The LIGO team’s detection of gravitational waves, announced in February, has already started attracting top honours. This time, it has won the Special Breakthrough Prize in Fundamental Physics.
The $3 million award, instituted by Yuri Milner, will be shared between two groups of laureates: the three founders of the Laser Interferometer Gravitational-Wave Observatory (LIGO), who will each equally share $1 million (Rs. 6.65 crore); and 1012 contributors to the experiment, who will each equally share $2 million (Rs. 13.31 crore).
The founders are Ronald W.P. Drever; Kip Thorne and Rainer Weiss. The 1012 contributors include 1,005 authors of the paper and seven others.

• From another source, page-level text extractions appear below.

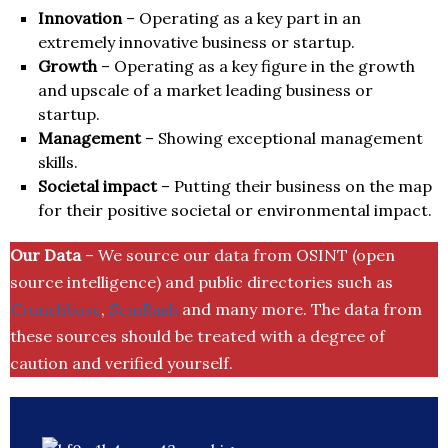
Innovation
– Operating as a key part in an
extremely innovative business or startup.
Growth
– Operating as a key figure in the growth
and upscale of a market leading business or
startup.
Management
– Showing exceptional management
skills.
Societal impact
– Putting their business on the map
for their positive societal or environmental impact.
Our Data
– We source our data from OSINT (open
source intelligence) and public directories such as
Crunchbase
,
SemRush
and many more. The data from
these sources should be treated with a degree of
caution and verified yourself.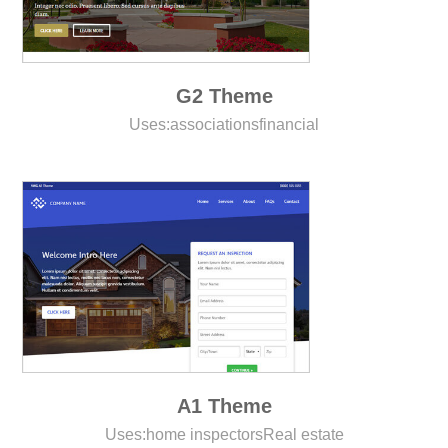
G2 Theme
Uses:
associations
financial
A1 Theme
Uses:
home inspectors
Real estate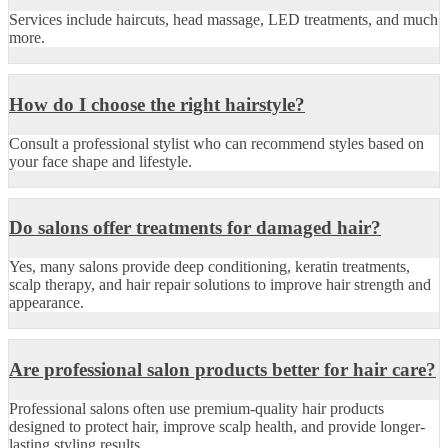
Services include haircuts, head massage, LED treatments, and much
more.
How do I choose the right hairstyle?
Consult a professional stylist who can recommend styles based on
your face shape and lifestyle.
Do salons offer treatments for damaged hair?
Yes, many salons provide deep conditioning, keratin treatments,
scalp therapy, and hair repair solutions to improve hair strength and
appearance.
Are professional salon products better for hair care?
Professional salons often use premium-quality hair products
designed to protect hair, improve scalp health, and provide longer-
lasting styling results.
.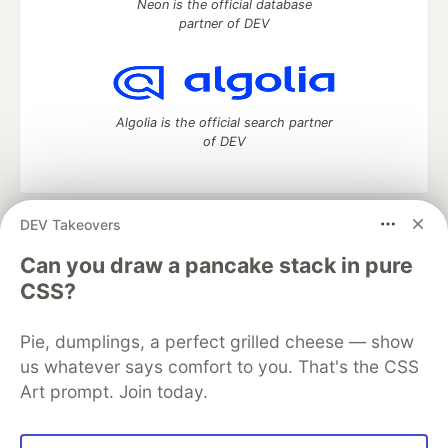
Neon is the official database
partner of DEV
Algolia is the official search partner
of DEV
DEV Takeovers
DEV Community
— A space to discuss and keep up software
development and manage your software career
Can you draw a pancake stack in pure
Home
DEV Challenges
DEV++
Videos
CSS?
DEV Education Tracks
DEV Help
Advertise on DEV
Organization Accounts
DEV Showcase
About
Contact
Pie, dumplings, a perfect grilled cheese — show
Free Postgres Database
DEV Shop
MLH
Code of Conduct
Privacy Policy
Terms of Use
us whatever says comfort to you. That's the CSS
Built on
Forem
— the
open source
software that powers
DEV
Art prompt. Join today.
and other inclusive communities.
Made with love and
Ruby on Rails
. DEV Community
©
2016 -
2026.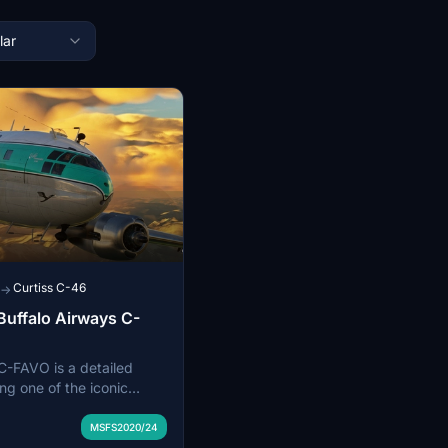
lar
Curtiss C-46
→
Buffalo Airways C-
C-FAVO is a detailed
ng one of the iconic
by Buffalo Airways,
e Pilots TV Series. This
MSFS2020/24
distinctive livery of the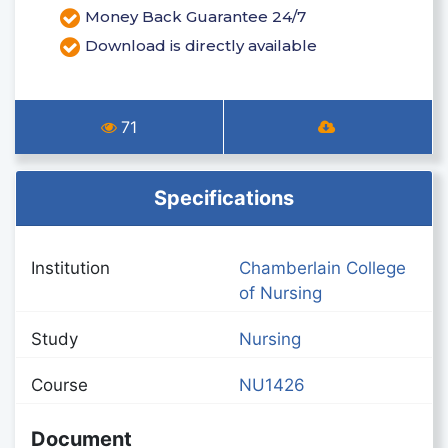
Money Back Guarantee 24/7
Download is directly available
71
Specifications
Institution
Chamberlain College
of Nursing
Study
Nursing
Course
NU1426
Document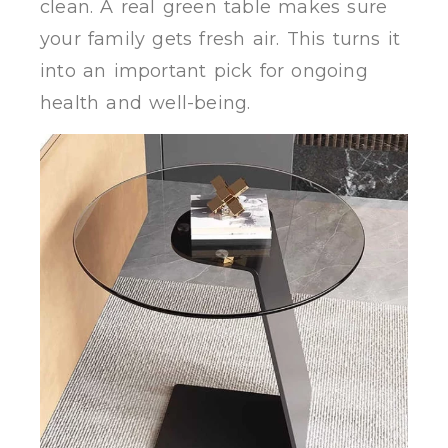
clean. A real green table makes sure
your family gets fresh air. This turns it
into an important pick for ongoing
health and well-being.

K.G. Arun of Chennai Mathematical Institute, who is among the 1012 contributors, said, “It is a very important prize and the credit goes to the whole collaboration. It is a coming together of a range of people: experimentalists, data analysts and theoreticians.” The contributors include 37 Indians.
Dr. Arun joined the LIGO scientific collaboration through the INDIGO consortium in 2012. The calculations done by his team occupies three paragraphs in the scientific paper. “I was part of the team that verified that the observed signal is consistent with predictions of Einstein’s general theory of relativity. The results are also published in a companion paper,” said Dr. Arun.